▶ _ENTRIES SHOWN_:
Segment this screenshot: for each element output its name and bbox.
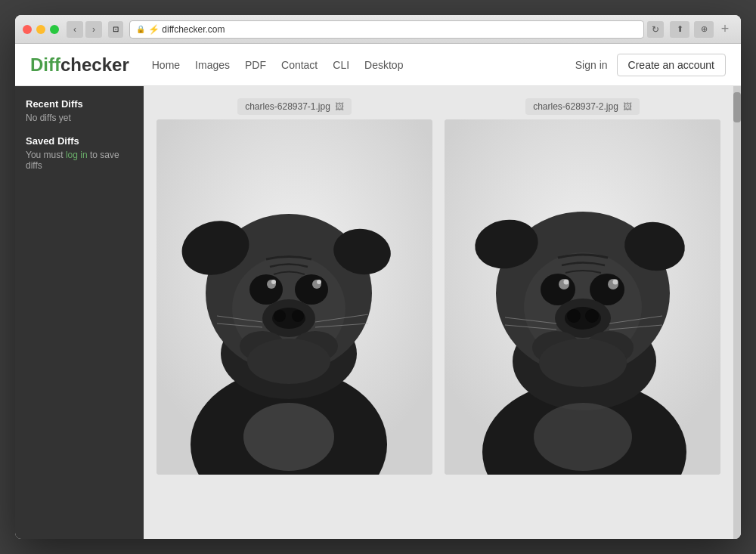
url-text: ⚡ diffchecker.com [148, 24, 225, 35]
svg-point-37 [613, 280, 618, 285]
create-account-button[interactable]: Create an account [617, 54, 726, 76]
scrollbar-thumb[interactable] [733, 92, 741, 122]
maximize-button[interactable] [50, 25, 59, 34]
tab-icon-button[interactable]: ⊡ [108, 21, 123, 38]
right-filename: charles-628937-2.jpg [533, 101, 618, 112]
nav-links: Home Images PDF Contact CLI Desktop [152, 59, 575, 71]
right-pug-image [445, 119, 720, 475]
left-file-icon: 🖼 [335, 101, 344, 112]
ssl-lock-icon: 🔒 [136, 25, 145, 33]
main-layout: Recent Diffs No diffs yet Saved Diffs Yo… [15, 86, 741, 539]
saved-diffs-text: You must log in to save diffs [26, 150, 133, 171]
sign-in-link[interactable]: Sign in [575, 59, 608, 71]
app-content: Diffchecker Home Images PDF Contact CLI … [15, 44, 741, 539]
right-image-panel: charles-628937-2.jpg 🖼 [445, 98, 720, 475]
svg-point-44 [539, 339, 627, 387]
saved-diffs-title: Saved Diffs [26, 135, 133, 147]
svg-point-49 [534, 403, 632, 471]
minimize-button[interactable] [36, 25, 45, 34]
svg-point-41 [585, 309, 599, 323]
nav-desktop[interactable]: Desktop [364, 59, 403, 71]
svg-point-12 [317, 280, 321, 284]
share-button[interactable]: ⬆ [670, 21, 689, 38]
close-button[interactable] [23, 25, 32, 34]
svg-point-8 [295, 274, 328, 305]
scrollbar[interactable] [733, 86, 741, 539]
left-pug-image [156, 119, 432, 475]
browser-window: ‹ › ⊡ 🔒 ⚡ diffchecker.com ↻ ⬆ ⊕ + Diffch… [15, 15, 741, 539]
right-file-icon: 🖼 [623, 101, 632, 112]
svg-point-7 [249, 274, 283, 305]
content-area: charles-628937-1.jpg 🖼 [144, 86, 733, 539]
svg-point-32 [541, 274, 575, 305]
recent-diffs-empty: No diffs yet [26, 113, 133, 123]
svg-point-19 [247, 339, 330, 384]
nav-home[interactable]: Home [152, 59, 180, 71]
back-button[interactable]: ‹ [67, 21, 83, 38]
svg-point-11 [271, 280, 276, 284]
nav-cli[interactable]: CLI [333, 59, 349, 71]
new-tab-button[interactable]: + [717, 21, 733, 38]
log-in-link[interactable]: log in [66, 150, 88, 160]
svg-point-16 [292, 310, 304, 322]
browser-window-controls [23, 25, 59, 34]
svg-point-40 [567, 309, 581, 323]
left-image-label: charles-628937-1.jpg 🖼 [237, 98, 352, 115]
nav-contact[interactable]: Contact [281, 59, 318, 71]
nav-actions: Sign in Create an account [575, 54, 726, 76]
svg-point-24 [243, 403, 334, 471]
right-image-box [445, 119, 720, 475]
logo-checker: checker [60, 54, 129, 75]
browser-nav-buttons: ‹ › [67, 21, 102, 38]
sidebar: Recent Diffs No diffs yet Saved Diffs Yo… [15, 86, 144, 539]
left-image-panel: charles-628937-1.jpg 🖼 [156, 98, 432, 475]
image-comparison: charles-628937-1.jpg 🖼 [156, 98, 721, 475]
recent-diffs-title: Recent Diffs [26, 98, 133, 110]
forward-button[interactable]: › [85, 21, 102, 38]
svg-point-36 [564, 280, 569, 285]
nav-images[interactable]: Images [195, 59, 230, 71]
add-bookmark-button[interactable]: ⊕ [694, 21, 714, 38]
site-logo[interactable]: Diffchecker [30, 54, 129, 76]
right-image-label: charles-628937-2.jpg 🖼 [525, 98, 640, 115]
browser-titlebar: ‹ › ⊡ 🔒 ⚡ diffchecker.com ↻ ⬆ ⊕ + [15, 15, 741, 44]
top-navbar: Diffchecker Home Images PDF Contact CLI … [15, 44, 741, 86]
nav-pdf[interactable]: PDF [245, 59, 266, 71]
left-filename: charles-628937-1.jpg [245, 101, 330, 112]
reload-button[interactable]: ↻ [647, 21, 664, 38]
address-bar[interactable]: 🔒 ⚡ diffchecker.com [129, 20, 644, 39]
browser-action-buttons: ⬆ ⊕ [670, 21, 714, 38]
logo-diff: Diff [30, 54, 60, 75]
saved-diffs-prefix: You must [26, 150, 64, 160]
svg-point-15 [274, 310, 286, 322]
left-image-box [156, 119, 432, 475]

▶ _GOAL OF THE EXERCISE_: Figure out how many lines of the data hold "Create", and answer with the number only.

▶ _RESPONSE TO THE TASK_: 2